Guangyu Shi, Luming Li, Mengke Song
Journal of Electronic Imaging, Vol. 33, Issue 05, 053059, (October 2024) https://doi.org/10.1117/1.JEI.33.5.053059
TOPICS: Graphic design, Visualization, Color, Design, Image quality, Lithium, Education and training, Semantics, Image processing, Atmospheric modeling
The rapid development of computer vision and deep learning has significantly advanced image aesthetic assessment, yet traditional methods, which primarily rely on low-level visual features such as color and texture, often struggle with the complexity of graphic design images. These images are characterized by diverse design elements, including color, typography, and layout, as well as various styles such as minimalism, retro, and modernism, presenting substantial challenges to conventional assessment techniques.
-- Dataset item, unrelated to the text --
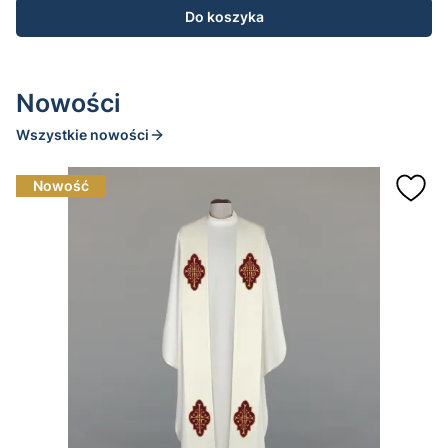
Do koszyka
Nowości
Wszystkie nowości
Nowość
To overcome these limitations, we propose an innovative multimodal learning approach that integrates image content with textual descriptions to comprehensively analyze the aesthetic qualities of graphic design images. The core innovation of our method lies in the utilization of two distinct textual description methodologies: holistic descriptions, which capture the main theme of the design, and detailed descriptions, which focus on specific aspects such as composition, color, detail, and atmosphere. This dual approach allows for a more nuanced and complete assessment of aesthetic value. To effectively merge these descriptions with visual content, we introduce a feature similarity blending mechanism that aligns and integrates features from both modalities, enhancing the representation of aesthetic attributes. In addition, we employ a score bagging technique to aggregate scores from multiple fused features, ensuring robustness and reliability in the assessments. Our method is implemented within a multi-task learning framework, enabling simultaneous prediction across multiple rating dimensions. Experimental results demonstrate that, compared with the state-of-the-art TAHF method, our approach achieves notable improvements in Spearman’s rank correlation coefficient—by 1.7%, 3.4%, and 2.6% on the HDDI, BAID, and TAD66K datasets, respectively—along with consistent gains in Pearson’s linear correlation coefficient and accuracy. Moreover, our method achieves these performance improvements with fewer parameters and lower computational complexity, highlighting its efficiency and effectiveness in graphic design image aesthetic assessment.